If you don’t have small delightful children, it might even be ‘me time’. Selfish time. Fill-up-your-bucket-first time. Time to do something just for you, whether that’s creating a delicious breakfast. Writing. Working out. Spending time with your partner.

For those of you who do have small delightful children... you may need to shift your mentality on your mornings. I used to exercise and write and ‘set my intentions’ and make wholesome smoothies for myself in the early morning. That’s not possible anymore.

So I changed how I see my mornings. Now mornings are uninterrupted time with my family. I can drink my coffee as I watch Hakavai play with his blocks; I can read to him; I can watch his dad push him around the house on his balance bike; we can water the garden.

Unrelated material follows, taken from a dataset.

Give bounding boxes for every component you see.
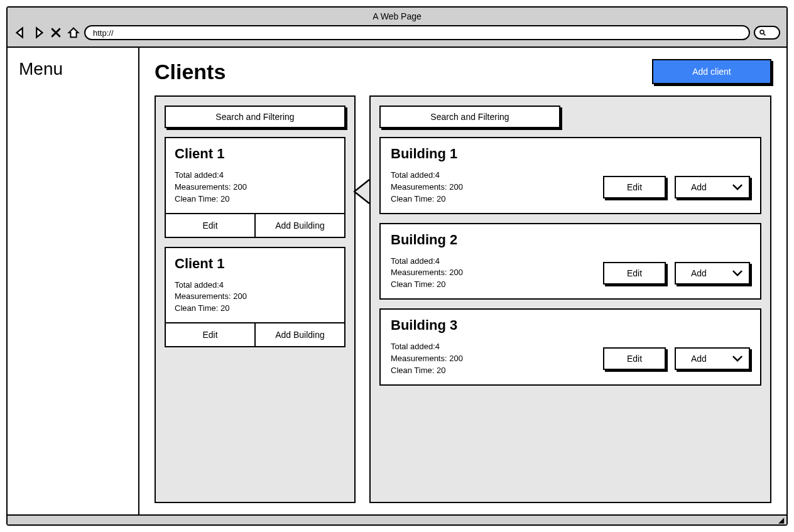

If you wait until the end of the day to do stuff that’s important to you (exercise, read, give your family your uninterrupted attention, wash your Tahitian hair) it’s highly likely not to happen. As the end of the day approaches, plans to go to the gym will get replaced by a glass of wine on the couch; your boss will decide another round of changes to that presentation is vital to the company’s success; your mum will call you for one of her impromptu chats (read: hour-long monologue).

If it has to happen, it has to happen first.

3. You’ve got a full tank

Hopefully of petrol (or a fully charged solar-powered battery), but also of willpower! If you’ve had a good sleep and you’re well rested, your willpower tank is refreshed, renewed and raring to go.

Roy Baumeister is one of the world’s most influential and prolific psychologists (I mean, the man has published more than 30 books and authored hundreds of scientific papers). He researches willpower and self-control, and points out that the "age-old adage 'things will seem better in the morning' has nothing to do with daylight and everything to do with depletion. A rested will is a stronger will".

Deciding which caviar to eat for breakfast, navigating the traffic on your tricycle, listening to your boss drone on about his new drone, sitting in a two-hour sales meeting, forcing yourself to order a salad rather than hot chips with gravy at lunch. All of these seemingly inconsequential decisions weaken your willpower.

Think about how you usually feel at the end of the day. Does your willpower tank overfloweth to the level where you could challenge Dodgeball’s White Goodman and taunt yourself with doughnuts? Or are you completely wrecked, and incapable of making a choice between Indian from Uber Eats or Italian from Deliveroo?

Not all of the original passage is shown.